1. Ans. (c). More in rice
In the question, it is mentioned that crossing over is not taking place, thus the possible chance of variation is the independent assortment of chromosomes during the first meiotic metaphase. This is based on the orientation of maternal and paternal chromosome in the metaphase plate and this alignment decides the chromosome diversity in the gametes. Here in the question, both the parents are diploid (2n). The probable number of different combination chromosomes in the games is equal to the value of ploidy number to the power of haploid set of chromosome.
i.e., in Arabidopsis it is 25 = 32

In rice it is 212 = 4096
Thus the variation we can predict after sexual reproduction will be more in individuals with more chromosome numbers. In the question, rice has more chromosome, the variation in the F1 or F2 will be more in rice than Arabidopsis.

2. Ans. (c). Co-repressor
trp-operon is an example of negative repressible operon. trp-operon is switched on in the absence of tryptophan (the operator will be blocked by the repressor protein in the presence of tryptophan). The repressor of the trp-operon is a monomer and it is constitutively expressed in low level in the cell. When tryptophan is present in the cells, the trp-repressor monomers associated to tetramer and they bind to tryptophan to form a functional repressor, which can bind to the operator region of trp-operon. Once operator region is accompanied by the functional trp-repressor protein, the RNA polymerase cannot bind to the promoter and hence transcription of mRNA is inhibited. In the absence of tryptophan, the repressor is unable to binds to the operator and thus the operon is switched on. Thus in trp-operon, the tryptophan is a co-repressor which binds to the non-functional repressor to form a functional repressor-co-repressor complex.

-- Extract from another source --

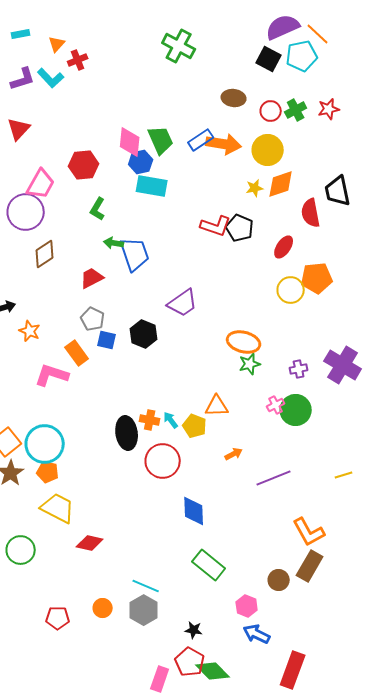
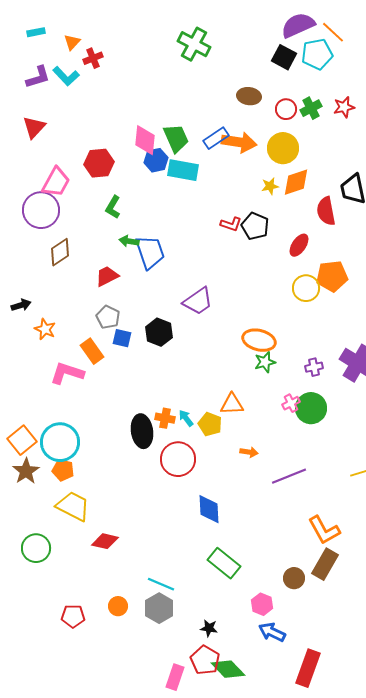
cyan rectangle: (152, 186) -> (183, 170), moved
red L-shape: (216, 226) -> (231, 224), size x0.7
orange arrow: (234, 454) -> (249, 452), turned 36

3. Ans. (a). Plants adapted to cold environment have higher ratio of ‘unsaturated to saturated’ fatty acids in their membrane compared to those adapted to hot environment.
A cell, for its survival, has to maintain the fluid of the membrane all the time. The fluidity of the membrane is depended on the body temperature and also the temperature of the surrounding. Cells can maintain the fluidity of its membrane by changing the fatty acid composition of its lipid bilayer. Typically plants or animals adapted to cold environment contain large number of long chain unsaturated fatty acids in the membrane and they have a higher unsaturated to saturated fatty acid ratio. Increased unsaturation and increased chain length of fatty acids increase the fluidity of the membrane and this helps the cells to prevent the solidification of membrane in lower temperature and thereby the cell can maintain the fluidity of the membrane.

4. Ans. (a). x – z – y
The percentage of recombination (crossing over) between two genes is directly related to the distance between them. In the question maximum recombination percentage is given between x and y genes (2.6%) and thus these genes should be placed in maximum distance. Furthermore, the sum of recombination percentage between y and z (1.4%) and x and z (1.2%) is equal to the recombination percentage of x and y (1.4 + 1.2 = 2.6%).

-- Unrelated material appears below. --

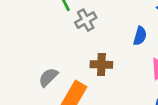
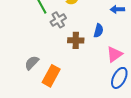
brown cross: (101, 65) -> (76, 40), moved

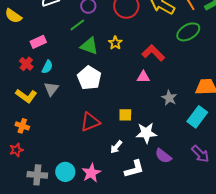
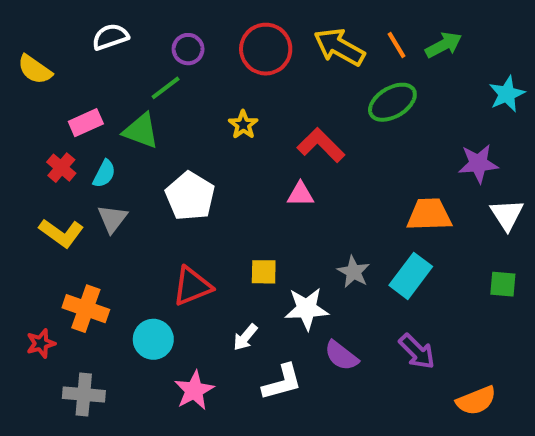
green triangle: (89, 46) -> (141, 131), moved
gray star: (169, 98) -> (354, 272), moved
orange cross: (22, 126) -> (86, 309), moved, size x1.5
cyan circle: (65, 172) -> (153, 339), moved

5. Ans. (b). Suppressor mutation
A suppressor mutation is a second mutation that alleviates or revert the phenotypic effects of an already existing mutation.

6. Ans. (a). Mutagen

7. Ans. (a). MHC Restriction
In MHC restriction, the T cells recognize a peptide antigen only when it is bound to a host body’s own MHC antigen.

8. Ans. (b). Helix-turn-helix
Option (a) is also correct
Common DNA binding domains/motifs are Helix-turn-helix, Zinc finger domain, Leucine zipper, Winged helix, Winged helix turn helix, Helix-loop-helix, HMG-box and Wor3 domain.

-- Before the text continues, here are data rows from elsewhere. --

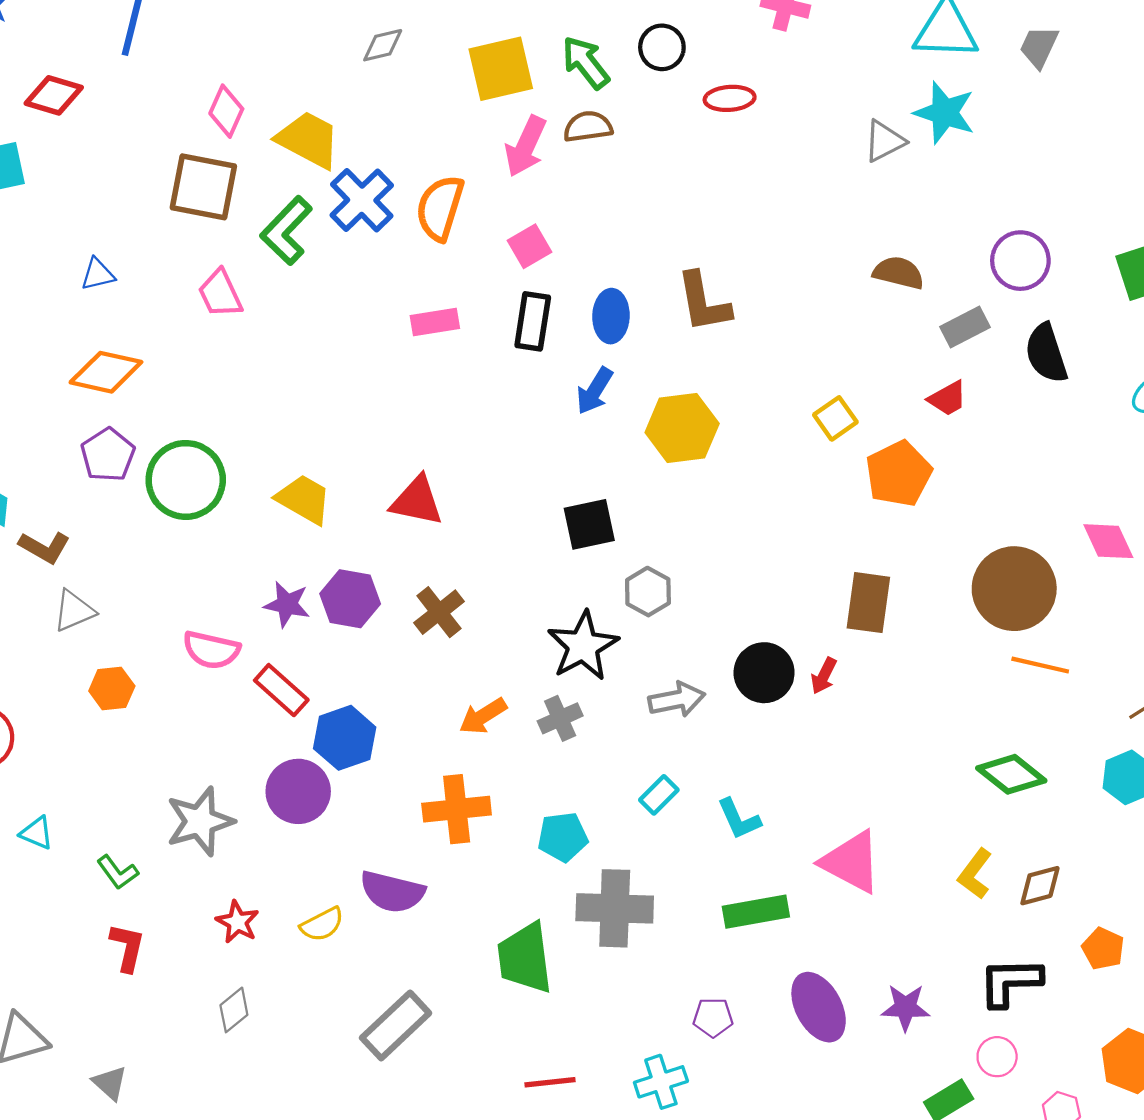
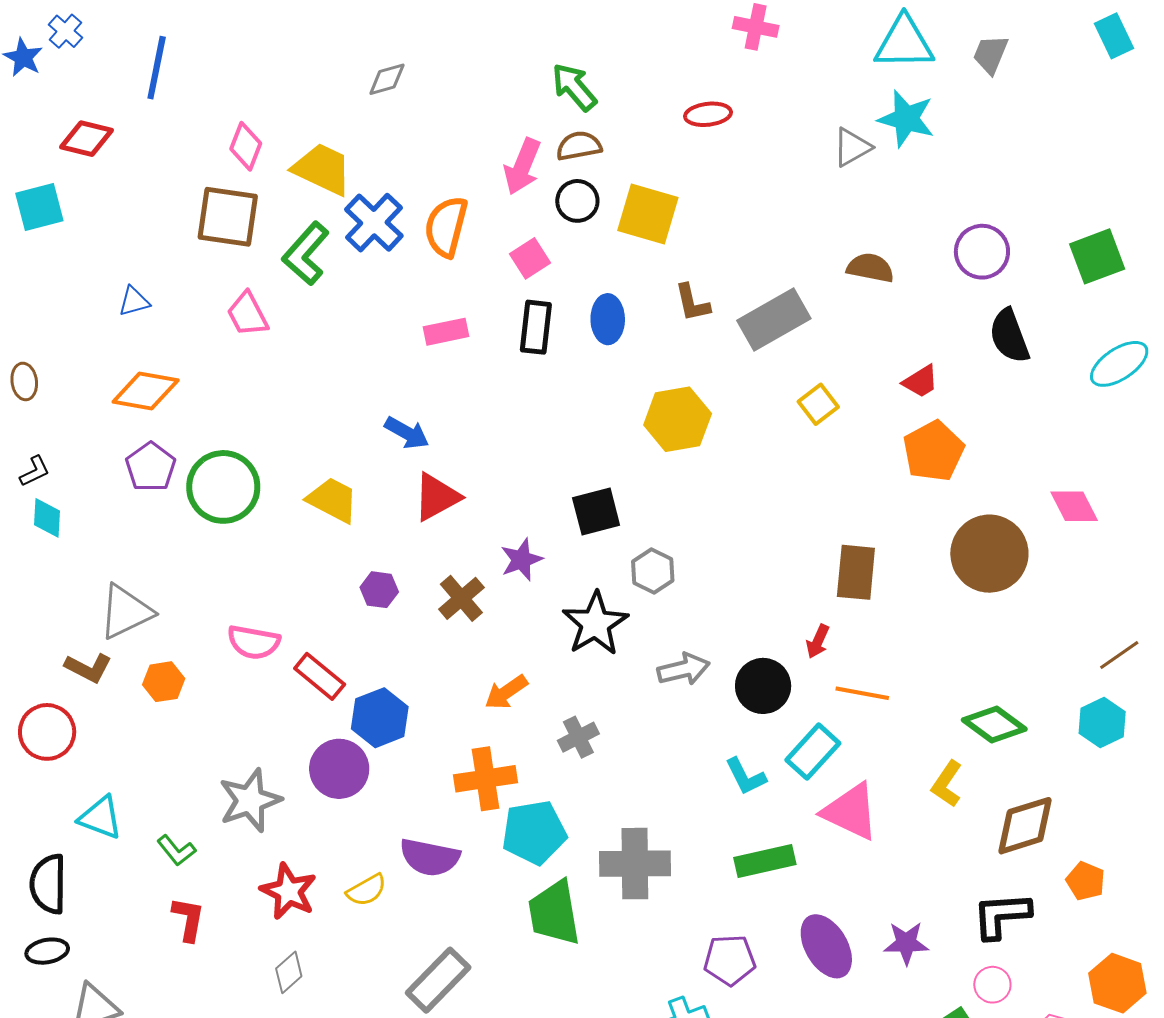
black circle: (662, 47) -> (577, 201), moved
yellow square: (501, 69) -> (648, 214), moved, turned 32
brown L-shape: (704, 302) -> (692, 303), size x0.7
gray rectangle: (965, 327) -> (774, 320), moved, size x1.6
blue arrow: (595, 391) -> (407, 433), moved, turned -90
orange pentagon: (899, 474) -> (934, 451), moved
red triangle: (417, 501) -> (437, 497), turned -38
brown L-shape: (44, 547) -> (88, 668), moved
purple hexagon: (350, 599) -> (379, 590), size x0.7
purple star: (287, 604) -> (521, 560), moved, turned -30
gray triangle: (74, 611) -> (126, 612), size x1.4
orange line: (1040, 665) -> (862, 693), moved
black circle: (764, 673) -> (763, 686), moved
gray cross: (560, 718) -> (578, 737), moved
cyan rectangle: (659, 795) -> (813, 752), moved, size x1.5
cyan triangle: (37, 833) -> (100, 818), size x1.4
cyan pentagon: (563, 837) -> (534, 832), moved, size x1.4
yellow L-shape: (975, 874) -> (947, 784), moved
brown diamond: (1040, 886) -> (1025, 826), size x1.5
red star: (237, 922) -> (289, 891), size x1.4
purple pentagon: (713, 1017) -> (730, 960), size x1.4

9. Ans. (d). Hydrolysis of β-1,4-glcosidic bonds between the N-acetylglucosamine and N-acetylmuramic acid

10. Ans. (d). Asparagine and Threonine

Glycosylation is the covalent attachment (through glycosidic bond)of carbohydrates (glycan) parts by to other macro molecules in the cells such as proteins and lipids. Such complex molecules are called glycol-conjugates.

There are two types of glycosylation based on the type of glycosidic bond formed in the glycosylation reaction.

(1). O-Linked glycosylation

(2). N-Linked glycosylation

JRF NET Life Sciences December 2015 Model Question Paper Set 2 by Easybiologyclass

O-linked glycosylation: here the gycan part forms a glycosidic bond between the anomeric carbon atom of carbohydrate and the – OH group of Serine (Ser) or Threonine (Thr) amino acid residue of the protein (O-linked).

N-linked glycosylation: here the carbohydrate forms a glycosidic bond between the anomeric carbon atom and the amide nitrogen of Asparagine (Asn) residue of the protein (N-linked)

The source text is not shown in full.